Monday, December 13, 2004
Anne Bayefsky: Undiplomatic Imbalance. (Via LGF)
To appreciate fully the extent to which the U.N. has been taken over, observe November 29th, the annual U.N. Day of Solidarity with the Palestinian People, which is the only U.N. day dedicated to a specific people. The occasion was held in the U.N.'s elaborate Trusteeship Council before hundreds of delegates. At the front of the room sat the secretary general, the president of the General Assembly, and the chair of that main U.N. body, the Committee on Palestinian Rights. In a repeat of previous years' performances, beside them stood a U.N. flag, a Palestinian flag, and in between, a map in Arabic pre-dating the existence of the U.N. member state of Israel. All participants were asked to rise for "a minute of silence...for all those who have given their lives for the cause of the Palestinian people..." — which would include suicide bombers.

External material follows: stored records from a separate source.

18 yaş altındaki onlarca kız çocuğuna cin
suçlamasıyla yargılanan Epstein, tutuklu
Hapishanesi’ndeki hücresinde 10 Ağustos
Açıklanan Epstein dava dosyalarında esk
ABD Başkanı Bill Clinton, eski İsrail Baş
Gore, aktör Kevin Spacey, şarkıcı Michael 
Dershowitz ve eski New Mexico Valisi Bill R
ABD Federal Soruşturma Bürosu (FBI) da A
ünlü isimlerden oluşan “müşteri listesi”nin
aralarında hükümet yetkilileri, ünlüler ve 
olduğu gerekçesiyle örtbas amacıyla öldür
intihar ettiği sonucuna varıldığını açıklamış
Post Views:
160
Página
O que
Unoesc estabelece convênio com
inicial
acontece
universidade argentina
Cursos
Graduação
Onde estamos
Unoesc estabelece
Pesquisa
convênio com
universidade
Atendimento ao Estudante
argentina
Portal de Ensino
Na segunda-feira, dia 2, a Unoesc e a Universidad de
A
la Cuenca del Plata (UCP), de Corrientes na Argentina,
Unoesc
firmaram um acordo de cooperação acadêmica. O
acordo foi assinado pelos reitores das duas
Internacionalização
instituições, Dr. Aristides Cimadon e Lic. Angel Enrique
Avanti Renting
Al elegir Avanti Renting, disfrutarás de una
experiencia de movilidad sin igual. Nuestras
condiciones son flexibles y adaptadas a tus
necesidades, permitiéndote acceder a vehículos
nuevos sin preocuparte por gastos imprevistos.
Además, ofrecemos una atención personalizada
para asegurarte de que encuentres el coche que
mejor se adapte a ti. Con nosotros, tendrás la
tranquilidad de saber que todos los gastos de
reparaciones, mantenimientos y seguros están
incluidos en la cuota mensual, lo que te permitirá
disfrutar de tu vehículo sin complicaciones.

Given that the major client of U.N. largess is the Palestinian surrogate for Arab and Islamic warlords, it is a wonder that the experts on U.N. reform didn't see fit to mention the impact of the bull in their china shop.

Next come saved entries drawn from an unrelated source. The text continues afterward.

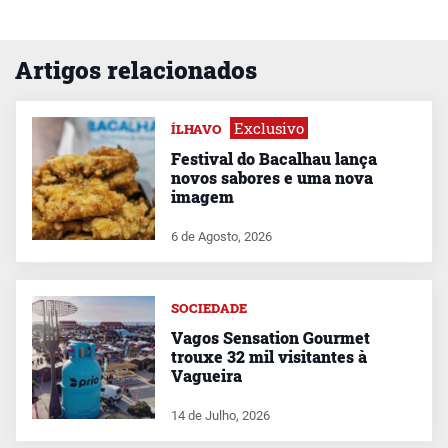
Artigos relacionados
Exclusivo
ÍLHAVO
Festival do Bacalhau lança
novos sabores e uma nova
imagem
6 de Agosto, 2026
SOCIEDADE
Vagos Sensation Gourmet
trouxe 32 mil visitantes à
Vagueira
14 de Julho, 2026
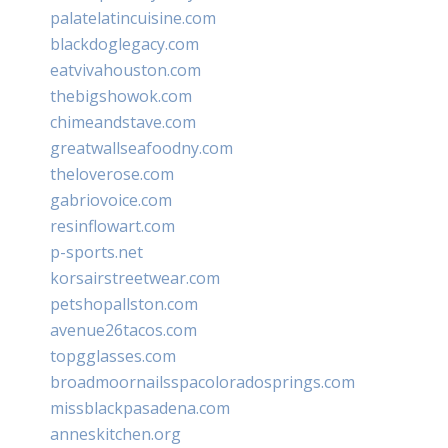
palatelatincuisine.com
blackdoglegacy.com
eatvivahouston.com
thebigshowok.com
chimeandstave.com
greatwallseafoodny.com
theloverose.com
gabriovoice.com
resinflowart.com
p-sports.net
korsairstreetwear.com
petshopallston.com
avenue26tacos.com
topgglasses.com
broadmoornailsspacoloradosprings.com
missblackpasadena.com
anneskitchen.org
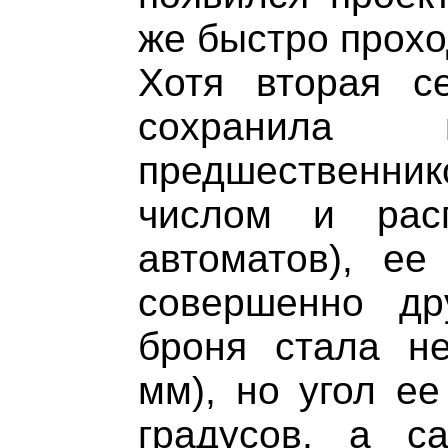
же быстро прохо
Хотя вторая с
сохранила 
предшественни
числом и рас
автоматов), ее
совершенно др
броня стала н
мм), но угол ее
градусов, а с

On the contrary, they recommended that more bulls be invited in. Reform of the human-rights commission, according to the secretary general's experts, requires not limiting the commission to states committed to democracy and human-rights protection, but expanding the membership from the current 53 to all 191 U.N. member states. Current members and human-rights enthusiasts like Cuba, China, Saudi Arabia, and Sudan will no doubt be delighted to be joined by friends in Iran and Burma.
In an apparent nod to the ransacking of the U.N.'s peace and security foundation by Islamic states — that have blocked the adoption of a comprehensive convention against terrorism for years — the secretary general's panel recommended that the U.N. adopt a definition of terrorism. On the bright side, they finally admitted the U.N. doesn't have such a definition. Until it does, it can hardly be expected to play a serious role in the war against terrorism. But the panel was very careful to recommend that it be a "consensus definition" — U.N. code language for blessing continuing stonewalling by the Organization of the Islamic Conference.